BOE: Housing Equity Withdrawal figures

The latest Housing Equity Withdrawal figures from The Bank of England.

Related topics:  Mortgages
Millie Dyson
30th December 2011
Mortgages
In seasonally adjusted terms, the Bank’s measure of housing equity withdrawal in 2011 Q3 was -£8.6bn compared to -£9.6bn in 2011 Q2, revised from the previous Q2 estimate of -£9.1bn. HEW as a percentage of post-tax income was -3.3% in 2011 Q3, compared to the revised percentage for 2011 Q2 of -3.7%.

The negative figures indicate a continued injection of housing equity by households overall, with the net flow of lending secured on dwellings remaining weaker than their investment in housing.  The flow of secured lending remained positive.

The decline in HEW – and move to injections of housing equity - since the start of the financial crisis has not been associated with an increase in repayments of secured debt.  Gross secured loan repayments have fallen since that time, which has reflected both lower housing market activity and a reduction in remortgaging.

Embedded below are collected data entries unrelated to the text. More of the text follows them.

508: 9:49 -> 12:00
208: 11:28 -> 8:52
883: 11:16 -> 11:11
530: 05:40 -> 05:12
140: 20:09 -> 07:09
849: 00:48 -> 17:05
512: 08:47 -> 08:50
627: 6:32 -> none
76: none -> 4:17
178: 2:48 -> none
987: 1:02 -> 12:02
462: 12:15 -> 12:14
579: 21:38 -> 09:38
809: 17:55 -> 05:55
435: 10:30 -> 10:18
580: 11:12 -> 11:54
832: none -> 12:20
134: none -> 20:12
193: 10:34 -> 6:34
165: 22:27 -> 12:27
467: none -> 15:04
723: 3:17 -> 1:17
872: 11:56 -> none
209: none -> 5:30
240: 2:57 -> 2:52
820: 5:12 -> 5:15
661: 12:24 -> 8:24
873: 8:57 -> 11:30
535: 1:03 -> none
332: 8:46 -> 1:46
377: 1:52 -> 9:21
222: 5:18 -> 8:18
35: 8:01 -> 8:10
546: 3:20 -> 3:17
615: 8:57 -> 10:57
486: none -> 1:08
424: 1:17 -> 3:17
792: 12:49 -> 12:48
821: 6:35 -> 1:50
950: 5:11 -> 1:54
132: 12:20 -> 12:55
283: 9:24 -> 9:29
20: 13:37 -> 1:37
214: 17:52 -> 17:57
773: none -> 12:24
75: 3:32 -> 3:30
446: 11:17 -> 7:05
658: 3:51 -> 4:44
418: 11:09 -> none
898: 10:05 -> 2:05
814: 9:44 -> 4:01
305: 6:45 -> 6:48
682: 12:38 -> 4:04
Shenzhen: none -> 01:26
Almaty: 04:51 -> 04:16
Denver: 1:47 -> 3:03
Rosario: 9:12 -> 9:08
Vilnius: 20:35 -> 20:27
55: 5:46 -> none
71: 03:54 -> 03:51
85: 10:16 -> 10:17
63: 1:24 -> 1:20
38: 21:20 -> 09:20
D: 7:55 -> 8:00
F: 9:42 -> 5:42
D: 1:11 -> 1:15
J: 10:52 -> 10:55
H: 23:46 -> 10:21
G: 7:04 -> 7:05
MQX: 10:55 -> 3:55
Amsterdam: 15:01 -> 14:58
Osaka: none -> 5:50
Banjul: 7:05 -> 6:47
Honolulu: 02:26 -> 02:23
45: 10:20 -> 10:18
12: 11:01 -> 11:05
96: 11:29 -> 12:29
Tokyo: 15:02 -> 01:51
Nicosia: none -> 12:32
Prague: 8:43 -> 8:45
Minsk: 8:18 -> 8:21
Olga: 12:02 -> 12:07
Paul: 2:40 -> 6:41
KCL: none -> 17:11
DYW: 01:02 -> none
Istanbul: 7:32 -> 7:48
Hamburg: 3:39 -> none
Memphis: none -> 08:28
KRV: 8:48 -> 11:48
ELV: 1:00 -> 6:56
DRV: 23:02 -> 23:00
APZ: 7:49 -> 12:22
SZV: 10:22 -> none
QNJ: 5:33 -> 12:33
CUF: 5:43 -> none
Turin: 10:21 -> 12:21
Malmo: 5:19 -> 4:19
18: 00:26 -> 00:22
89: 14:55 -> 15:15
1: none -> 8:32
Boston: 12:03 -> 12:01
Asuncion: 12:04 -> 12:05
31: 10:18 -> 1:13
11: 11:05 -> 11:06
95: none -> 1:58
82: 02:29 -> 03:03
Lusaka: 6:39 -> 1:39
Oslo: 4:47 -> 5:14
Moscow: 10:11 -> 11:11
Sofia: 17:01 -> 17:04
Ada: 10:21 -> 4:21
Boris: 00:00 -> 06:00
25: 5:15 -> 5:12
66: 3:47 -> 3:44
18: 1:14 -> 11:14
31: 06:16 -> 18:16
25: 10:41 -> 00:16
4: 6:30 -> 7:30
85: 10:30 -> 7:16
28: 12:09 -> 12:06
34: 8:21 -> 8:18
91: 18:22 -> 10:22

The fall in housing equity withdrawal since the financial crisis is likely to reflect a fall in the number of housing transactions, with little sign that households in aggregate are making an active effort to pay down debt more quickly than in the past.

Mark Harris, chief executive of SPF Private Clients comments:

"Predictably, the third quarter figure was negative. After all, the collapse in house prices in many parts of the UK has squeezed the level of equity in the UK's housing stock.
 
"Many people have no option to draw on their equity as there simply isn't any equity there. And even where there is equity, you're not guaranteed to get your hands on it given the caution of lenders.
 
"The paying down of debt in recent years has been passive rather than active. People have no choice but to pay down their mortgages.
 
"High inflation means many households aren't able to pay down their mortgage debt as aggressively as they would like to.
 
"Moving forward, the process of equity withdrawal could be set for significant change.
 
"The FSA's Mortgage Market Review includes proposals that anyone adding to their mortgage to consolidate other debt will have to get advice to ensure they fully understand the implications and costs.
 
"If these proposals are implemented, the banks will have to re-gear their entire operations to put the correct advice procedures in place.
 
"Invariably this will result in higher borrowing costs."